Martingale Convergence Techniques in Noncommutative Integration

Abstract

The idea that the space of operators affiliated to a von Neumann algebra could be interpreted through the lens of integration theory stretches back to the original works of Murray and von Neumann on "rings of operators", the theory they developed to provide a mathematical framework for quantum mechanics. Since then, Segal discovered that not only is the theory analogous to integration, but that it is a genuine extension of Lebesgue integration theory. The key difficulty in understanding integration over von Neumann algebras is that there is no longer a notion of points or an underlying space. As such, we are driven to study extensions of classical problems in analysis, without access to the same techniques.

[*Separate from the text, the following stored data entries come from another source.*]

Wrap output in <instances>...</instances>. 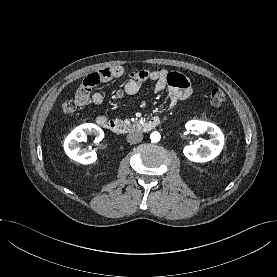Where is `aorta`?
Returning <instances> with one entry per match:
<instances>
[{"label":"aorta","instance_id":"aorta-1","mask_svg":"<svg viewBox=\"0 0 277 277\" xmlns=\"http://www.w3.org/2000/svg\"><path fill=\"white\" fill-rule=\"evenodd\" d=\"M160 138H161V136L158 132H152L151 135H150V139L154 143L159 142Z\"/></svg>","mask_w":277,"mask_h":277}]
</instances>
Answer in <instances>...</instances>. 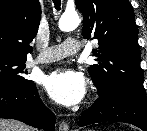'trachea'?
I'll return each instance as SVG.
<instances>
[{
    "mask_svg": "<svg viewBox=\"0 0 147 131\" xmlns=\"http://www.w3.org/2000/svg\"><path fill=\"white\" fill-rule=\"evenodd\" d=\"M56 10H60L61 0H53Z\"/></svg>",
    "mask_w": 147,
    "mask_h": 131,
    "instance_id": "trachea-1",
    "label": "trachea"
}]
</instances>
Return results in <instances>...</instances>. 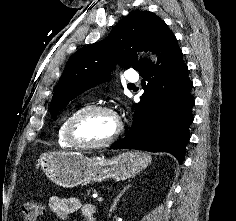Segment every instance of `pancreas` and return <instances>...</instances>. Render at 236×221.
I'll return each mask as SVG.
<instances>
[{
	"instance_id": "obj_1",
	"label": "pancreas",
	"mask_w": 236,
	"mask_h": 221,
	"mask_svg": "<svg viewBox=\"0 0 236 221\" xmlns=\"http://www.w3.org/2000/svg\"><path fill=\"white\" fill-rule=\"evenodd\" d=\"M91 191H94V192H95L96 190H95V189L87 190V193L85 194V196H86V197L89 196V194H90Z\"/></svg>"
}]
</instances>
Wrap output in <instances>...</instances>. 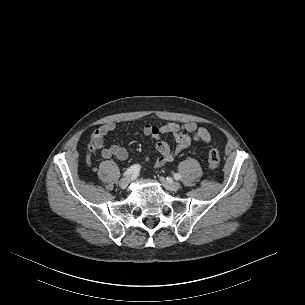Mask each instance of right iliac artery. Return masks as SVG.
<instances>
[{
    "instance_id": "right-iliac-artery-1",
    "label": "right iliac artery",
    "mask_w": 305,
    "mask_h": 305,
    "mask_svg": "<svg viewBox=\"0 0 305 305\" xmlns=\"http://www.w3.org/2000/svg\"><path fill=\"white\" fill-rule=\"evenodd\" d=\"M140 165L139 164H135V165H132L131 167H129L124 173H123V176H130V175H136L139 173L140 171Z\"/></svg>"
}]
</instances>
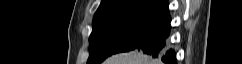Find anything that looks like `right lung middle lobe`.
<instances>
[{"mask_svg":"<svg viewBox=\"0 0 242 64\" xmlns=\"http://www.w3.org/2000/svg\"><path fill=\"white\" fill-rule=\"evenodd\" d=\"M150 11L121 12L93 21L87 64H100L108 56L136 49L165 20Z\"/></svg>","mask_w":242,"mask_h":64,"instance_id":"right-lung-middle-lobe-1","label":"right lung middle lobe"}]
</instances>
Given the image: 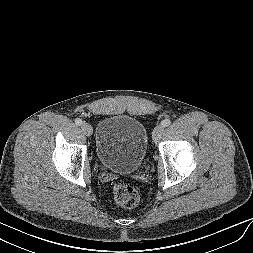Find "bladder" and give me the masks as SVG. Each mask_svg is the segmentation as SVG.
Masks as SVG:
<instances>
[{"label":"bladder","instance_id":"bladder-1","mask_svg":"<svg viewBox=\"0 0 253 253\" xmlns=\"http://www.w3.org/2000/svg\"><path fill=\"white\" fill-rule=\"evenodd\" d=\"M148 146L144 124L129 115L103 118L95 133V155L106 169L117 173H132L143 163Z\"/></svg>","mask_w":253,"mask_h":253}]
</instances>
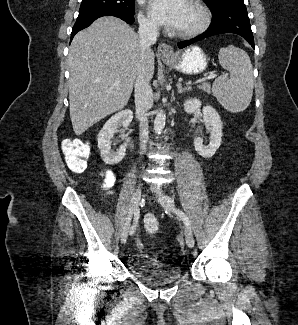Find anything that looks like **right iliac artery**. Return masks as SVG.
Segmentation results:
<instances>
[{"instance_id":"right-iliac-artery-1","label":"right iliac artery","mask_w":298,"mask_h":325,"mask_svg":"<svg viewBox=\"0 0 298 325\" xmlns=\"http://www.w3.org/2000/svg\"><path fill=\"white\" fill-rule=\"evenodd\" d=\"M139 213H140L139 212V209H136L135 212H134L133 224H132V226L130 228V231H129L130 235H132L135 232V230H136V227H137V224H138V220H139Z\"/></svg>"}]
</instances>
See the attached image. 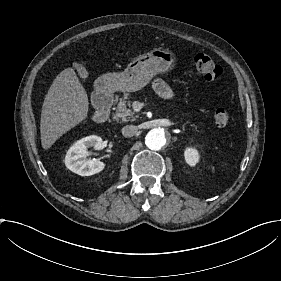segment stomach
<instances>
[{
  "instance_id": "obj_1",
  "label": "stomach",
  "mask_w": 281,
  "mask_h": 281,
  "mask_svg": "<svg viewBox=\"0 0 281 281\" xmlns=\"http://www.w3.org/2000/svg\"><path fill=\"white\" fill-rule=\"evenodd\" d=\"M174 54L168 49L157 48L136 57L127 68L120 73L102 75L101 88L110 92H135L145 87L151 79L172 69Z\"/></svg>"
}]
</instances>
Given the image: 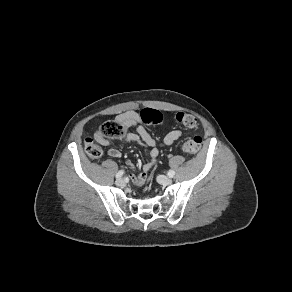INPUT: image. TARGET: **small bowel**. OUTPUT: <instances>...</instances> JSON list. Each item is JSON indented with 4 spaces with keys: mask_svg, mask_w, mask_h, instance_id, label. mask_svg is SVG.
<instances>
[{
    "mask_svg": "<svg viewBox=\"0 0 292 292\" xmlns=\"http://www.w3.org/2000/svg\"><path fill=\"white\" fill-rule=\"evenodd\" d=\"M116 121L122 123L126 128L135 127L136 133H128L120 140L124 143H137L149 149L150 161L146 163L141 172L131 173L130 180L136 186H142L147 180V173L157 164L159 156V146H170L175 141L179 140L184 132L181 130H172L168 132L161 142H157L151 134L145 129L140 113L136 111H127L117 116ZM111 139L101 138L100 144L109 147ZM108 155L113 158H120L121 152L116 148H109ZM128 164L133 167L132 162Z\"/></svg>",
    "mask_w": 292,
    "mask_h": 292,
    "instance_id": "1",
    "label": "small bowel"
}]
</instances>
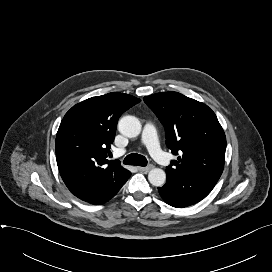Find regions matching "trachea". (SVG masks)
<instances>
[{
  "label": "trachea",
  "mask_w": 272,
  "mask_h": 272,
  "mask_svg": "<svg viewBox=\"0 0 272 272\" xmlns=\"http://www.w3.org/2000/svg\"><path fill=\"white\" fill-rule=\"evenodd\" d=\"M123 163L126 165H137L144 167L147 165V159L143 155L132 153L125 157Z\"/></svg>",
  "instance_id": "3493384b"
}]
</instances>
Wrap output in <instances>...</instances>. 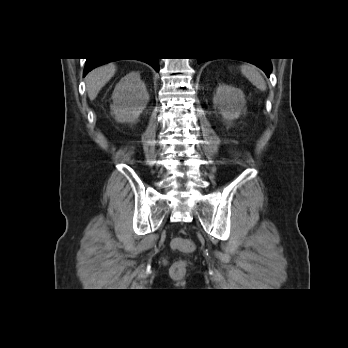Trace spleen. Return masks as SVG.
I'll list each match as a JSON object with an SVG mask.
<instances>
[{
    "label": "spleen",
    "mask_w": 348,
    "mask_h": 348,
    "mask_svg": "<svg viewBox=\"0 0 348 348\" xmlns=\"http://www.w3.org/2000/svg\"><path fill=\"white\" fill-rule=\"evenodd\" d=\"M242 74L260 91L267 88L266 82L257 67L251 64H243L240 66Z\"/></svg>",
    "instance_id": "1"
}]
</instances>
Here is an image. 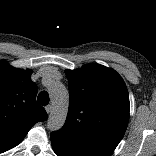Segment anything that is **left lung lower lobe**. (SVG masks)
Returning a JSON list of instances; mask_svg holds the SVG:
<instances>
[{
	"label": "left lung lower lobe",
	"instance_id": "left-lung-lower-lobe-1",
	"mask_svg": "<svg viewBox=\"0 0 156 156\" xmlns=\"http://www.w3.org/2000/svg\"><path fill=\"white\" fill-rule=\"evenodd\" d=\"M51 141L57 156H106L98 151L73 143L55 132L51 133Z\"/></svg>",
	"mask_w": 156,
	"mask_h": 156
}]
</instances>
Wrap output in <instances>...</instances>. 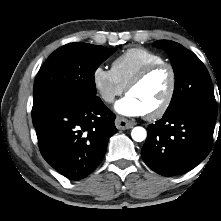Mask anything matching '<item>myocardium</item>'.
I'll use <instances>...</instances> for the list:
<instances>
[{"label":"myocardium","mask_w":221,"mask_h":221,"mask_svg":"<svg viewBox=\"0 0 221 221\" xmlns=\"http://www.w3.org/2000/svg\"><path fill=\"white\" fill-rule=\"evenodd\" d=\"M160 68H167L170 73V85L168 92L162 101V103L153 111L146 113V117L149 119H156L161 116H163L168 108L170 107L176 87H177V74L175 71V68L173 67L172 64L168 62H158V63H153L150 64L146 67H144L142 70H140L127 84L126 86V92L128 93L132 88L136 87L140 83H142L150 74H152L154 71L160 69Z\"/></svg>","instance_id":"f54148a6"}]
</instances>
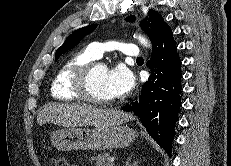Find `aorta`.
<instances>
[{
    "instance_id": "762f6f07",
    "label": "aorta",
    "mask_w": 231,
    "mask_h": 166,
    "mask_svg": "<svg viewBox=\"0 0 231 166\" xmlns=\"http://www.w3.org/2000/svg\"><path fill=\"white\" fill-rule=\"evenodd\" d=\"M135 38H137L139 40V42L146 48H151V43L148 39H146L145 37L139 35V36H136L134 35Z\"/></svg>"
}]
</instances>
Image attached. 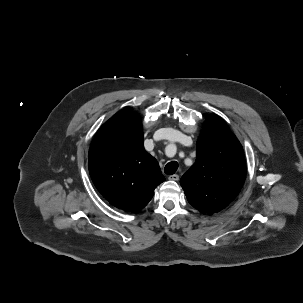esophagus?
I'll list each match as a JSON object with an SVG mask.
<instances>
[{"instance_id": "1", "label": "esophagus", "mask_w": 303, "mask_h": 303, "mask_svg": "<svg viewBox=\"0 0 303 303\" xmlns=\"http://www.w3.org/2000/svg\"><path fill=\"white\" fill-rule=\"evenodd\" d=\"M169 180L178 181L179 180V175L178 174H173V175L169 176Z\"/></svg>"}]
</instances>
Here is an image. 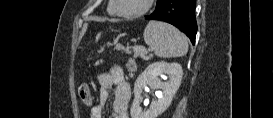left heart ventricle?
Returning a JSON list of instances; mask_svg holds the SVG:
<instances>
[{"mask_svg":"<svg viewBox=\"0 0 273 118\" xmlns=\"http://www.w3.org/2000/svg\"><path fill=\"white\" fill-rule=\"evenodd\" d=\"M146 0H119L118 8L122 12L133 13L144 8Z\"/></svg>","mask_w":273,"mask_h":118,"instance_id":"left-heart-ventricle-1","label":"left heart ventricle"}]
</instances>
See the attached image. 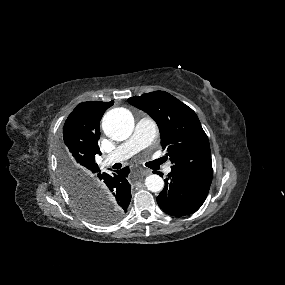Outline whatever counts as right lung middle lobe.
Masks as SVG:
<instances>
[{
    "instance_id": "1",
    "label": "right lung middle lobe",
    "mask_w": 285,
    "mask_h": 285,
    "mask_svg": "<svg viewBox=\"0 0 285 285\" xmlns=\"http://www.w3.org/2000/svg\"><path fill=\"white\" fill-rule=\"evenodd\" d=\"M60 171L64 185L77 211L94 224H112L123 214L88 187V181L70 161L64 149L59 150Z\"/></svg>"
}]
</instances>
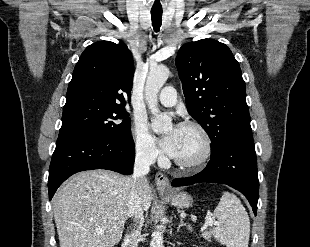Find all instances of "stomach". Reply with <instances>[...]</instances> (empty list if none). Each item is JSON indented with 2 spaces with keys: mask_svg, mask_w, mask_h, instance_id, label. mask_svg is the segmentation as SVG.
I'll list each match as a JSON object with an SVG mask.
<instances>
[{
  "mask_svg": "<svg viewBox=\"0 0 310 247\" xmlns=\"http://www.w3.org/2000/svg\"><path fill=\"white\" fill-rule=\"evenodd\" d=\"M162 196L168 200L173 206L180 208V209H187L192 205L193 198L191 195H189L186 192H180V193H173L170 195H164Z\"/></svg>",
  "mask_w": 310,
  "mask_h": 247,
  "instance_id": "stomach-1",
  "label": "stomach"
}]
</instances>
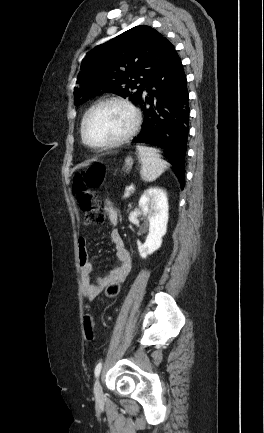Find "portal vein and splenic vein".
Returning a JSON list of instances; mask_svg holds the SVG:
<instances>
[{"label": "portal vein and splenic vein", "instance_id": "obj_1", "mask_svg": "<svg viewBox=\"0 0 264 433\" xmlns=\"http://www.w3.org/2000/svg\"><path fill=\"white\" fill-rule=\"evenodd\" d=\"M134 190L133 187H126L125 188V194L128 195L130 192H132Z\"/></svg>", "mask_w": 264, "mask_h": 433}]
</instances>
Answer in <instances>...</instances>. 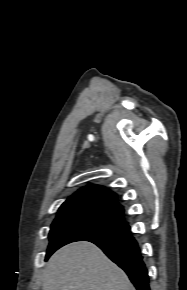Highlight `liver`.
<instances>
[{
    "instance_id": "obj_1",
    "label": "liver",
    "mask_w": 187,
    "mask_h": 290,
    "mask_svg": "<svg viewBox=\"0 0 187 290\" xmlns=\"http://www.w3.org/2000/svg\"><path fill=\"white\" fill-rule=\"evenodd\" d=\"M42 282V290H136L125 272L87 241L57 250Z\"/></svg>"
}]
</instances>
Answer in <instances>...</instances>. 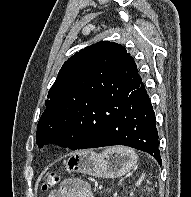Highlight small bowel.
<instances>
[{"instance_id":"c3829d8e","label":"small bowel","mask_w":191,"mask_h":197,"mask_svg":"<svg viewBox=\"0 0 191 197\" xmlns=\"http://www.w3.org/2000/svg\"><path fill=\"white\" fill-rule=\"evenodd\" d=\"M49 197H94L86 183L67 182L59 190L52 192Z\"/></svg>"}]
</instances>
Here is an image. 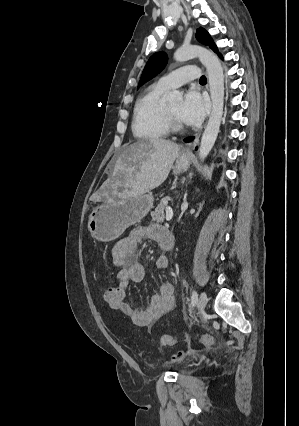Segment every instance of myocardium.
<instances>
[{"label": "myocardium", "instance_id": "myocardium-1", "mask_svg": "<svg viewBox=\"0 0 299 426\" xmlns=\"http://www.w3.org/2000/svg\"><path fill=\"white\" fill-rule=\"evenodd\" d=\"M165 122L169 131L180 132L183 130V125L175 118L169 104H166L165 108Z\"/></svg>", "mask_w": 299, "mask_h": 426}]
</instances>
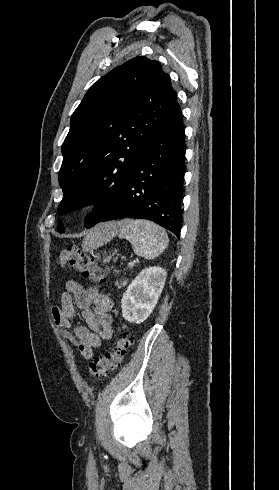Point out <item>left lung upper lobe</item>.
I'll return each mask as SVG.
<instances>
[{"instance_id":"obj_1","label":"left lung upper lobe","mask_w":279,"mask_h":490,"mask_svg":"<svg viewBox=\"0 0 279 490\" xmlns=\"http://www.w3.org/2000/svg\"><path fill=\"white\" fill-rule=\"evenodd\" d=\"M178 105L170 76L146 57L99 79L74 111L62 145L58 214L98 203L85 225L100 222L116 205L145 142ZM58 231H65L62 222Z\"/></svg>"}]
</instances>
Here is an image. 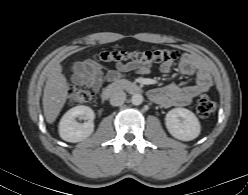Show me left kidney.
Instances as JSON below:
<instances>
[{"label":"left kidney","instance_id":"5707ae66","mask_svg":"<svg viewBox=\"0 0 248 195\" xmlns=\"http://www.w3.org/2000/svg\"><path fill=\"white\" fill-rule=\"evenodd\" d=\"M168 132L181 141H191L197 138L201 126L196 115L186 108H174L165 117Z\"/></svg>","mask_w":248,"mask_h":195}]
</instances>
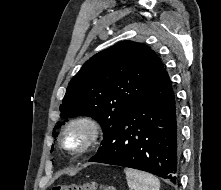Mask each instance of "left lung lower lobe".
<instances>
[{"label":"left lung lower lobe","instance_id":"obj_1","mask_svg":"<svg viewBox=\"0 0 221 190\" xmlns=\"http://www.w3.org/2000/svg\"><path fill=\"white\" fill-rule=\"evenodd\" d=\"M89 161L139 169L176 182L180 161L178 108L166 70L107 133Z\"/></svg>","mask_w":221,"mask_h":190}]
</instances>
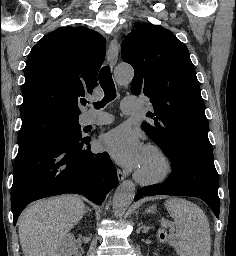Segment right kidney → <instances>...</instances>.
I'll return each instance as SVG.
<instances>
[{"label":"right kidney","mask_w":236,"mask_h":256,"mask_svg":"<svg viewBox=\"0 0 236 256\" xmlns=\"http://www.w3.org/2000/svg\"><path fill=\"white\" fill-rule=\"evenodd\" d=\"M74 240L75 238L72 236V234H67V238L63 244L62 256H75L77 248Z\"/></svg>","instance_id":"1"}]
</instances>
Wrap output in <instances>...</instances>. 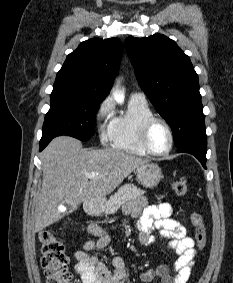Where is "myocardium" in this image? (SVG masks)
I'll use <instances>...</instances> for the list:
<instances>
[{
	"label": "myocardium",
	"mask_w": 233,
	"mask_h": 283,
	"mask_svg": "<svg viewBox=\"0 0 233 283\" xmlns=\"http://www.w3.org/2000/svg\"><path fill=\"white\" fill-rule=\"evenodd\" d=\"M156 122H159L162 125H164V127L168 131L169 138H170L169 146L163 152H156V151L152 150L151 147L149 146V143H148L149 130H150L151 126ZM137 138H138V142H139V145L141 146V148L147 154L152 155V156H164L172 150L173 145H174V133H173V130H172L170 124L164 118L156 116V115L148 116L140 123V125L138 127Z\"/></svg>",
	"instance_id": "1"
}]
</instances>
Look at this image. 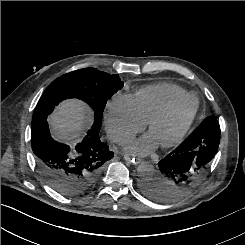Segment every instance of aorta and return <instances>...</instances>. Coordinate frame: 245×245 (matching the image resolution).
<instances>
[{"mask_svg": "<svg viewBox=\"0 0 245 245\" xmlns=\"http://www.w3.org/2000/svg\"><path fill=\"white\" fill-rule=\"evenodd\" d=\"M139 176L144 180H150L154 174V166L148 162H142L137 168Z\"/></svg>", "mask_w": 245, "mask_h": 245, "instance_id": "aorta-1", "label": "aorta"}]
</instances>
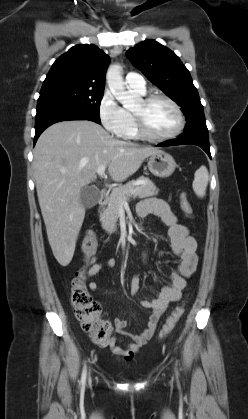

This thesis concerns how we may use novel techniques and constructions from the theory of martingales and Banach space geometry to solve problems in noncommutative analysis. The first problem we study is norm convergence for the Fourier transform of the noncommutative Vilenkin system. By using martingale constructions and techniques from noncommutative Calderon-Zygmund theory, we are able to prove a uniformly bounded weak type (1,1) estimate for the partial sums of the Fourier transform. This opens up classical problems from harmonic analysis in the noncommutative setting.

The second problem we consider is the extension of the Komlos theorem to general finite von Neumann algebras. The Komlos theorem resulted from a question of Steinhaus, and shows that given a uniformly norm bounded family of integrable functions, there exists a subset which "satisfies the strong law of large numbers", in that the Cesaro means converge almost everywhere to some fixed function. In proving this result, we resolve a long open question of Randrianantoanina, and introduce novel techniques for the study of almost everywhere convergence using ultrafilters, and the martingale structure of the infinitely iterated tower of ultrapowers.